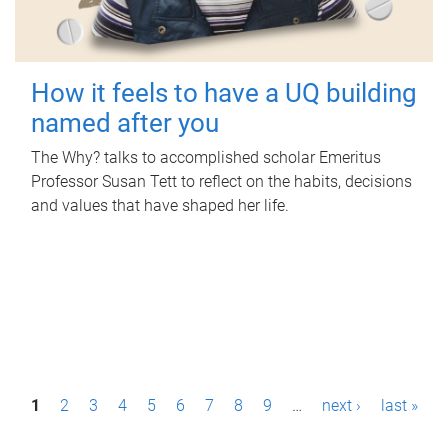
How it feels to have a UQ building
named after you
The Why? talks to accomplished scholar Emeritus
Professor Susan Tett to reflect on the habits, decisions
and values that have shaped her life.
P
1
2
3
4
5
6
7
8
9
…
next ›
last »
a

※

> **Problem to solve**:
Lines containing the word "have" are to be located in the entries and copied.

> **Result of this exercise**:
How it feels to have a UQ building
and values that have shaped her life.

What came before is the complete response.